Wear Leveling and device testing
Wear leveling also presents a significant impediment to device testing by integrators. Since wear leveling hides the underlying behavior behind a translation layer, it is impractical to test such devices for non-recoverable read errors. Using the standard read and write interfaces, it isn’t possible to determine which physical block is associated with a logical block, and this relationship can change at any time.
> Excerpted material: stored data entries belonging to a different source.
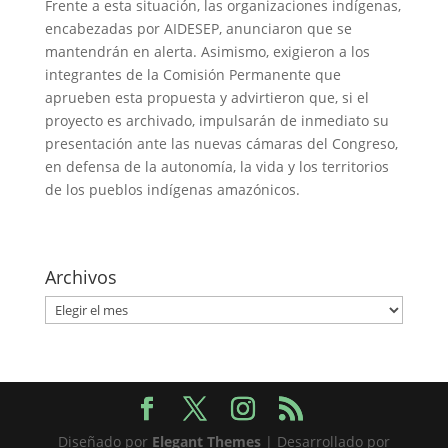
Frente a esta situación, las organizaciones indígenas,
encabezadas por AIDESEP, anunciaron que se
mantendrán en alerta. Asimismo, exigieron a los
integrantes de la Comisión Permanente que
aprueben esta propuesta y advirtieron que, si el
proyecto es archivado, impulsarán de inmediato su
presentación ante las nuevas cámaras del Congreso,
en defensa de la autonomía, la vida y los territorios
de los pueblos indígenas amazónicos.
Archivos
Archivos
Diseñado por
Elegant Themes
| Desarrollado por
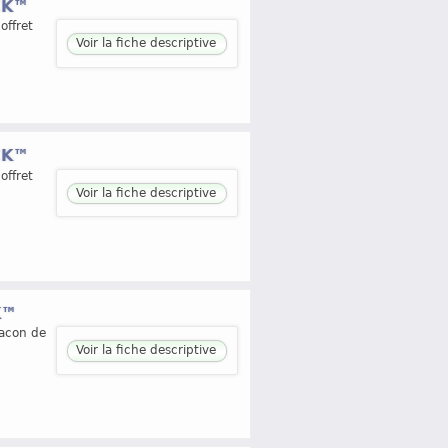
CK™
offret
Voir la fiche descriptive
CK™
offret
Voir la fiche descriptive
K™
lacon de
Voir la fiche descriptive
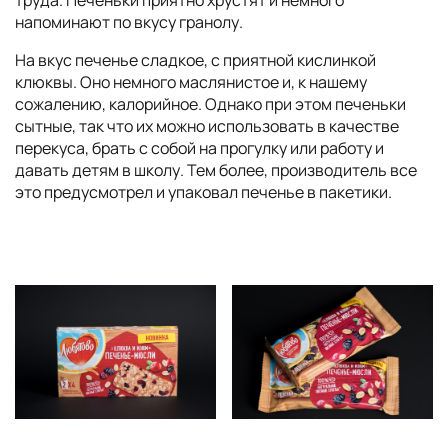
труда. Печеньки приятно хрустят и немного
напоминают по вкусу гранолу.
На вкус печенье сладкое, с приятной кислинкой
клюквы. Оно немного маслянистое и, к нашему
сожалению, калорийное. Однако при этом печеньки
сытные, так что их можно использовать в качестве
перекуса, брать с собой на прогулку или работу и
давать детям в школу. Тем более, производитель все
это предусмотрел и упаковал печенье в пакетики.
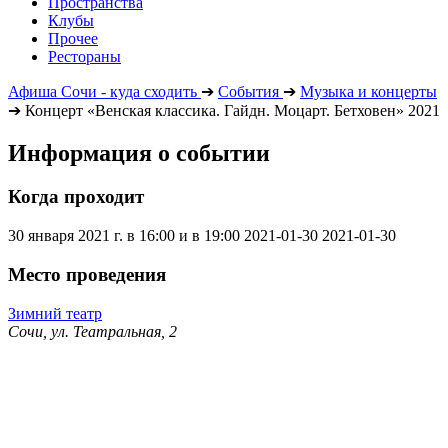
Пространства
Клубы
Прочее
Рестораны
Афиша Сочи - куда сходить
➔
События
➔
Музыка и концерты
➔
Концерт «Венская классика. Гайдн. Моцарт. Бетховен» 2021
Информация о событии
Когда проходит
30 января 2021 г. в 16:00 и в 19:00
2021-01-30
2021-01-30
Место проведения
Зимний театр
Сочи, ул. Театральная, 2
When a logical block is written, it’s physical location is almost always changed, but this mapping can be changed even without external intervention. Wear leveling process move significant amounts of data in the background, and the methodology is not known outside the device. Thus, it’s not possible to determine the P-E cycle count for a logical block.
The situation is more complex than I’ve described here. An integrator not only needs to test how the underlying device behaves, but also to test the how any wear leveling behaves. This is really tricky, as it is hard to test how the device measures the CDF, what its access histograms look like, how it determines its end of life conditions, etc.
Measuring the UBER (or NRRE rate) is also difficult because the denominator (number of bits transferred) isn’t known. Further, since wear leveling spreads the P-E cycles across the device, a 1,000 device 1,000 hour test as described in chapter 3 is even less informative, since there isn’t time to cycle the blocks to high P-E count. Some manufacturers may provide a small partition separately wear leveled to aid in testing, but this isn’t the same thing as having a testable device (we still don’t know the actual P-E cycle counts, etc.).
There is one more side effect of wear leveling – it delays our ability to measure reliability from field data. While it’s beneficial for it to take years for a device to reach high total P-E cycle count, it means that it can take years before we find out there is an issue at high cycle count, such as imperfect detection of the onset of wear out. Thus, an integrator can experience a false sense of reliability during the early program life, but problems may not surface until the install base is large. Thus, integrators need the ability to test devices, and the reliability data to be publicly available.
SSDs and RAID
There is one further impact of wear leveling we should consider – the standard methods for computing RAID reliability are invalid for SSDs! There two key assumptions for computing RAID reliability:
- Failures are independent of time
- Failures are independent of each other
Sadly, both are false for wear-leveled devices. The first condition is that the failure rate is constant in time. As we have seen, the sector failure rates (NRRE or UBER) are time dependent. They depend on both the cycle count and the data age, both of which are themselves time dependent. The second condition is that there is no correlation between one failure and another failure. Wear leveling breaks this condition as well with current RAID systems. RAID systems are designed to spread the write workload evenly across devices to limit the impact of hot spots. Mirroring is the simplest case, where the write workload is identical across a pair of devices. Since the devices nominally have the same P-E endurance behavior, we expect a strong correlation when reaching the endurance limit. Looking at Figures 7 – 9, we can see that we expect the sector failures rates to correlate, thus violating condition 2. Further, this correlation exits within each device as well. That is, as usage increases, the probability of multiple simultaneous sector failures increases (we call these cluster failures). RAID is not very adept at protecting against cluster failures. Simply increasing the RAID power may not help much.
Thus, we are likely to need a new RAID architecture (or at least a more sophisticated analysis package). IBM has invented a new RAID architecture specifically designed to address these issues, but I’m not going to discuss this here yet. Besides,we need to understand the device behavior before we can appreciate the RAID design.
I find it ironic that enterprise system vendors would be unlikely to accept an HDD that can’t be tested for reliability, but they currently are willing to accept SSDs on such terms. My goal here is to lift the veil of secrecy surrounding SSD reliability so that everyone can make informed decisions. I feel it is important to achieve this before we suffer from a bout of SSD-related system failures. To that end, we will next explore what I have measured from flash devices.